In FY 2025-26, filer receives ₹3 lakh arrears relating to FY 2023-24 (₹1L), FY 2024-25 (₹1L), and FY 2025-26 (₹1L). Current year (FY 2025-26) tax with arrears: ₹2,50,000 Current year tax without arrears: ₹1,75,000 Additional tax in current year (A): ₹75,000 Recomputing for FY 2023-24: Adding ₹1L would have increased tax by ₹20,000 (assuming 20% bracket then). Recomputing for FY 2024-25: Adding ₹1L would have increased tax by ₹20,000. Plus ₹1L attributable to FY 2025-26 itself: tax at 30% = ₹30,000. Sum (B): ₹70,000. Section 89(1) relief: ₹75,000 − ₹70,000 = ₹5,000. Final tax after relief: ₹2,45,000.

Section 89(1) of Income Tax Act 1961; Rule 21A; Form 10E filing procedure.

Joining Bonus, Notice Pay, Exit Settlements

Transitions in employment have specific tax treatment.

Joining bonus / Sign-on bonus.

  • Taxable as salary in the year received
  • TDS deducted by employer
  • If you leave within a year and have to refund the bonus, you can deduct it from salary income in the year of refund
  • Document clearly with Form 16 amendments

Notice pay recovery (employer deducts from your last salary if you leave without notice).

  • Recovery is NOT eligible for deduction from salary
  • This has been clarified by courts and CBDT — you pay tax on full salary, even amount recovered as notice pay
  • Practical impact: paying tax on income you didn't fully receive

Notice pay paid by you (instead of serving notice).

  • Not deductible from salary income
  • If you paid it from already-received salary, no remedy
  • Same principle as employer deduction

Severance and exit settlement.

  • Compensation for termination, golden handshake, etc.
  • Taxable as "Profits in Lieu of Salary" under Section 17(3)
  • Limited exemption under Section 10(10C) if from approved VRS (up to ₹5 lakh)
  • Most severance fully taxable

Garden leave salary.

  • Salary paid during notice period when you're not working
  • Fully taxable as salary
  • Standard TDS applies

Sections 17, 10(10C) of Income Tax Act 1961; CBDT clarifications on notice pay.

Form 12BB — Declaring Investments and Deductions

Form 12BB is the mandatory annual declaration you submit to your employer specifying expected investments and deductions, so they can compute accurate TDS.

What goes in Form 12BB.

  • Part A — Personal details.
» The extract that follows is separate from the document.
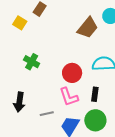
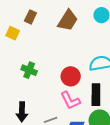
brown trapezoid: (88, 28) -> (68, 20), moved
black rectangle: (95, 94) -> (96, 95), size x1.5

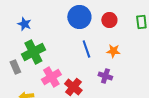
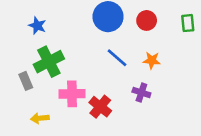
blue line: (86, 49) -> (117, 58), turned -30
pink cross: (51, 77) -> (72, 94), turned 30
Name, PAN, financial year
  • Part B — Allowance details for exemption. HRA: rent paid, landlord PAN, address. LTA: travel details (block period)
  • Part C — Section 24(b) interest on housing loan. Lender name, address. Amount of interest
  • Part D — Deductions under Chapter VI-A. 80C: investments planned (PPF, ELSS, LIC, etc.) with amounts. 80D: health insurance premium. 80E: education loan interest. 80G: donations. Other Section 80 items

Submit by April/May at start of FY for employer's first computation Updates allowed during the year as situations change Most employers freeze declarations by January 15-31 for Q4 TDS calculation Final proofs typically requested by February

Over-declaration → low TDS → potential 234B/234C interest if you can't justify at year-end Under-declaration → high TDS → cash flow strain; recoverable via ITR refund

Practical workflow.

  • April-May: declare expected investments
  • December: review and revise based on actual investments
  • February: submit final proofs (rent receipts, LIC premium receipts, etc.)
  • April (next year): Form 16 issued reflecting final TDS

Section 192(2D), Rule 26C, Form 12BB of Income Tax Rules.
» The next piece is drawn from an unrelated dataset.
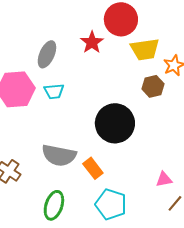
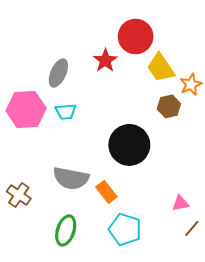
yellow trapezoid: (145, 49) -> (161, 68), turned 64

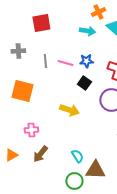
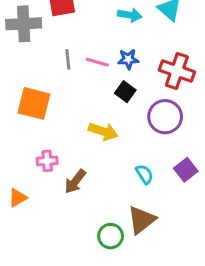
gray cross: (18, 51) -> (24, 24), moved, size x1.6
brown arrow: (40, 154) -> (75, 182), moved
cyan semicircle: (77, 156) -> (144, 174), moved
brown triangle: (95, 170) -> (141, 220), turned -40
Year-Round Tax Planning for Salaried Filers

Tax planning isn't just for March. Specific actions throughout the year maximize benefits.

April-May (Start of FY).

  • Submit Form 12BB to employer with planned investments
  • Verify PAN-Aadhaar linkage active
  • Decide regime preliminarily based on previous year experience
  • Start any new SIPs (ELSS for 80C, PPF deposits)
  • Review prior year's ITR for lessons learned

June (Q1 advance tax).

  • If non-salary income expected (capital gains, rental, etc.), assess advance tax need
  • Pay first installment by June 15 if applicable

July-August.

  • File ITR for previous FY (deadline July 31)
  • E-verify within 30 days
  • Check refund status periodically

September (Q2 advance tax).

  • Mid-year tax position review
  • Pay second installment by September 15

October-November.

  • Plan year-end gifts/donations (Section 80G)
  • Review HRA situation; ensure rent receipts complete
  • Plan LTA travel if eligible (block ending Dec 2025)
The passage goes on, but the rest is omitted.